4. APPLICATIONS TO SIMULATED DATA

We now apply the methods described above to simulated data, both in order to validate the code and to build up intuition about the target distribution. Note that the discussion from now on specializes exclusively to the ACW model, and it is possible that technical issues other than those described here may arise when considering other models. Burn-in, mixing, and convergence are issues that must be considered on a case-to-case basis.

4.1. Simulations

To test our implementation and study the behavior of the algorithm in general, we simulate a few different maps from the ACW model, and analyze these maps with our modified Gibbs sampler. The CMB component of these maps is made by generating a random vector, η, of Gaussian uniform variates with zero mean and unit variance, and then computing s = Lη. This realization is then convolved with a beam function and the HEALPix pixel window, before it is projected on a HEALPix grid. Finally, Gaussian noise is added to each pixel.

The first two simulations have a resolution of Nside = 128, ℓmax = 256, ℓlow = 2, ℓhigh = 200, and a Gaussian beam of 90' FWHM. The noise rms is 10 μK uniformly over the full sky. The first of the two simulations has an anisotropy amplitude of g* = 0.8 and a preferred direction toward (l, b) = (57°, 33°), and the other g* = 0. These two simulations are primarily used to compare the Gibbs sampler with brute-force likelihood evaluation, which is only possible for uniform noise and full-sky coverage.

Second, we generate a full WMAP5-like simulation based on the V1 differencing assembly (DA), with g* = 0.8, Nside = 512, ℓmax = 600, ℓlow = 2, ℓhigh = 300, and beam and noise properties appropriate for the V1 DA.4 In this case, we also apply the KQ85 sky cut (Gold et al. 2008), which removes 18% of the sky. This simulation is used to verify that correct results are obtained for realistic WMAP data, including anisotropic (but uncorrelated) noise and a sky cut.
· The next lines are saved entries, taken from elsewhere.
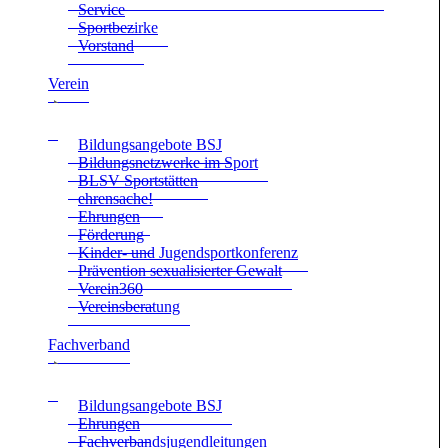
Ser­vice
Sport­be­zirke
Vor­stand
Ver­ein
Bil­dungs­an­ge­bote BSJ
Bil­dungs­netz­werke im Sport
BLSV Sport­stät­ten
ehren­sa­che!
Ehrun­gen
För­de­rung
Kin­der- und Jugend­sport­kon­fe­renz
Prä­ven­tion sexua­li­sier­ter Gewalt
Verein360
Ver­eins­be­ra­tung
Fach­ver­band
Bil­dungs­an­ge­bote BSJ
Ehrun­gen
Fach­ver­bands­ju­gend­lei­tun­gen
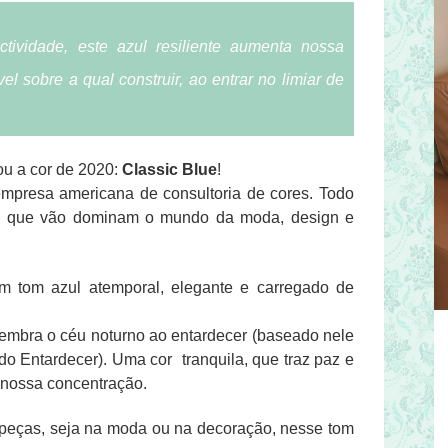
ctividade, este azul resiliente aumenta nossa
l sobre a qual construir, ao entrar no limiar de
u a cor de 2020:
Classic Blue
!
mpresa americana de consultoria de cores. Todo
es que vão dominam o mundo da moda, design e
um tom azul atemporal, elegante e carregado de
 lembra o céu noturno ao entardecer (baseado nele
 do Entardecer). Uma cor
tranquila, que traz paz e
a nossa concentração.
s peças, seja na moda ou na decoração, nesse tom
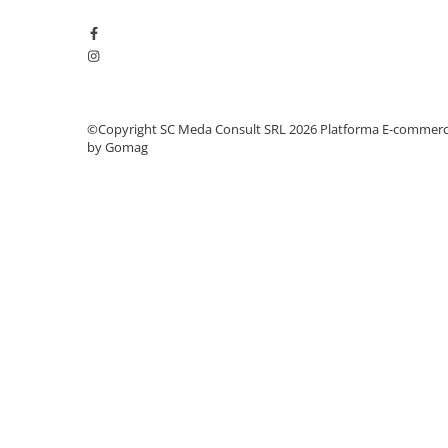
Imprimante 3D
Accesorii imprimante 3D
Filament imprimanta 3D
Laptopuri
©Copyright SC Meda Consult SRL 2026
Platforma E-commer
Laptopuri / notebookuri
by Gomag
Laptopuri gaming
Ultrabookuri
Laptop-uri 2 in 1
Accesorii laptop
Mini PC AI
Piese si accesorii
Accesorii Printing
Ribbon
Desktop PC
PC Office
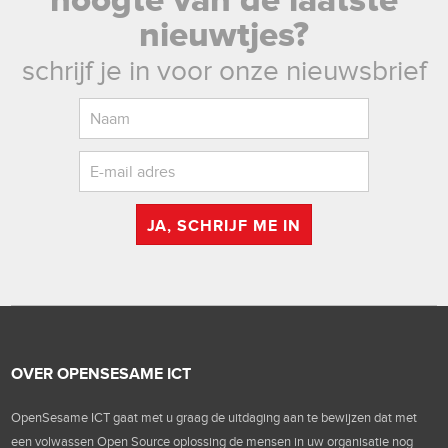
hoogte van de laatste
nieuwtjes?
schrijf je in voor onze nieuwsbrief
JA, SCHRIJF ME IN
OVER OPENSESAME ICT
OpenSesame ICT gaat met u graag de uitdaging aan te bewijzen dat met
een volwassen Open Source oplossing de mensen in uw organisatie nog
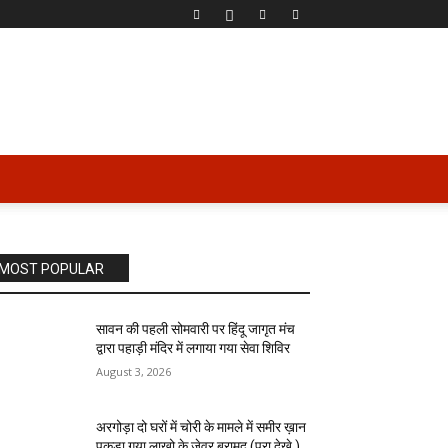
MOST POPULAR
सावन की पहली सोमवारी पर हिंदू जागृत मंच
द्वारा पहाड़ी मंदिर में लगाया गया सेवा शिविर
August 3, 2026
अरगोड़ा दो घरों में चोरी के मामले में समीर ख़ान
पकड़ा गया लाखो के जेवर बरामद (पूरा देखे )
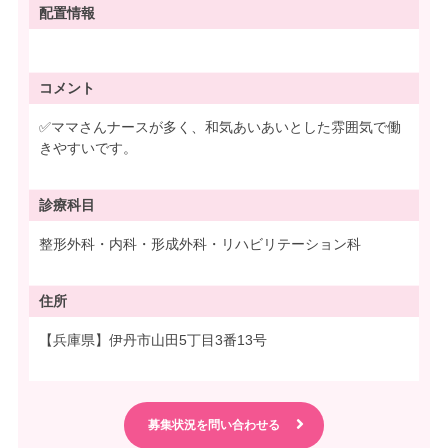
配置情報
コメント
✅ママさんナースが多く、和気あいあいとした雰囲気で働
きやすいです。
診療科目
整形外科・内科・形成外科・リハビリテーション科
住所
【兵庫県】伊丹市山田5丁目3番13号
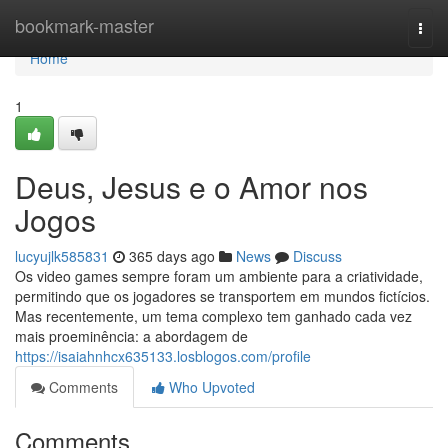
Home
bookmark-master
Togg
navi
Home
1
Deus, Jesus e o Amor nos
Jogos
lucyujlk585831
365 days ago
News
Discuss
Os video games sempre foram um ambiente para a criatividade,
permitindo que os jogadores se transportem em mundos fictícios.
Mas recentemente, um tema complexo tem ganhado cada vez
mais proeminência: a abordagem de
https://isaiahnhcx635133.losblogos.com/profile
Comments
Who Upvoted
Comments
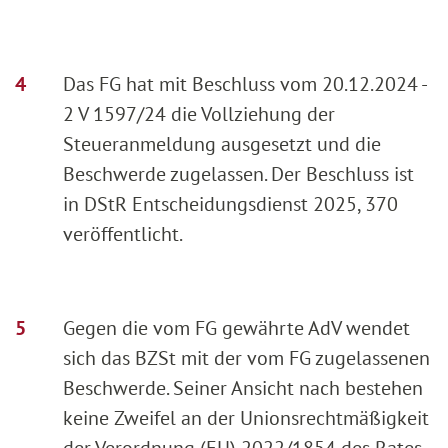
Das FG hat mit Beschluss vom 20.12.2024 -
2 V 1597/24 die Vollziehung der
Steueranmeldung ausgesetzt und die
Beschwerde zugelassen. Der Beschluss ist
in DStR Entscheidungsdienst 2025, 370
veröffentlicht.
Gegen die vom FG gewährte AdV wendet
sich das BZSt mit der vom FG zugelassenen
Beschwerde. Seiner Ansicht nach bestehen
keine Zweifel an der Unionsrechtmäßigkeit
der Verordnung (EU) 2022/1854 des Rates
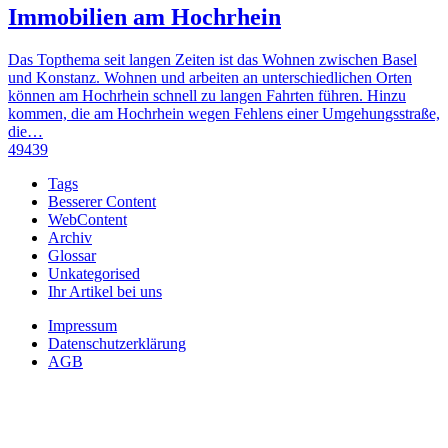
Immobilien am Hochrhein
Das Topthema seit langen Zeiten ist das Wohnen zwischen Basel
und Konstanz. Wohnen und arbeiten an unterschiedlichen Orten
können am Hochrhein schnell zu langen Fahrten führen. Hinzu
kommen, die am Hochrhein wegen Fehlens einer Umgehungsstraße,
die…
49439
Tags
Besserer Content
WebContent
Archiv
Glossar
Unkategorised
Ihr Artikel bei uns
Impressum
Datenschutzerklärung
AGB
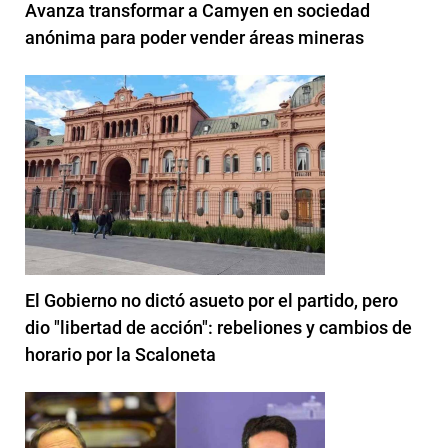
Avanza transformar a Camyen en sociedad
anónima para poder vender áreas mineras
El Gobierno no dictó asueto por el partido, pero
dio "libertad de acción": rebeliones y cambios de
horario por la Scaloneta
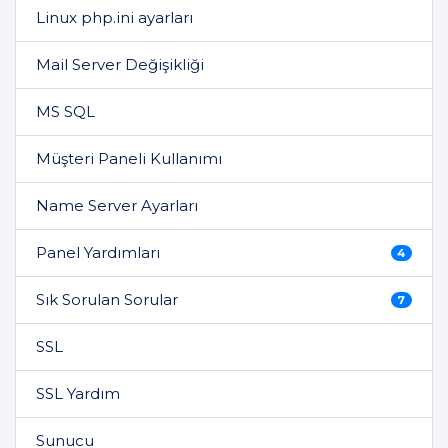
Linux php.ini ayarları
Mail Server Değişikliği
MS SQL
Müşteri Paneli Kullanımı
Name Server Ayarları
Panel Yardımları
4
Sık Sorulan Sorular
7
SSL
SSL Yardım
Sunucu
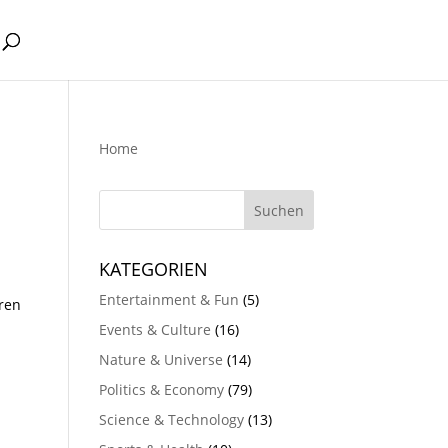
Home
Z
KATEGORIEN
Entertainment & Fun
(5)
hren
Events & Culture
(16)
Nature & Universe
(14)
Politics & Economy
(79)
Science & Technology
(13)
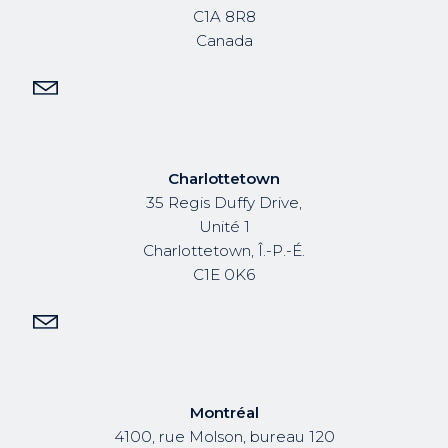
C1A 8R8
Canada
Charlottetown
35 Regis Duffy Drive,
Unité 1
Charlottetown, Î.-P.-É.
C1E 0K6
Montréal
4100, rue Molson, bureau 120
4.2. Burn-in and Convergence

We first consider the issue of burn-in and convergence, and analyze the simulation with g* = 0.8, uniform noise, and full-sky coverage. In Figure 5, we show the first 6000 g* samples produced by each of 14 chains. First, notice that the chains immediately divide into two classes, one which converges quickly toward g* ∼ 0.8, and the other which hovers near the lower prior of g* = −0.2. This is due to the fact that the chains are initialized randomly on the sphere, and those that happen to start close to the nonphysical local maximum (see Section 2.2) get temporarily trapped in this local maximum. However, as the chains explores the likelihood surface, they are able to converge into the right regime, and find the correct value. In this case, all chains have reached the equilibrium state after 1800 iterations. The pre–burn-in samples must be rejected from further analysis. For now, we inspect each chain individually, to make sure that they have all reached the common state.

Figure 5.

Figure 5. Evolution of Gibbs chains mapping the posterior of a simulated data set. Note how chains trapped in the local maximum at negative anisotropy amplitude eventually converge to the positive maximum.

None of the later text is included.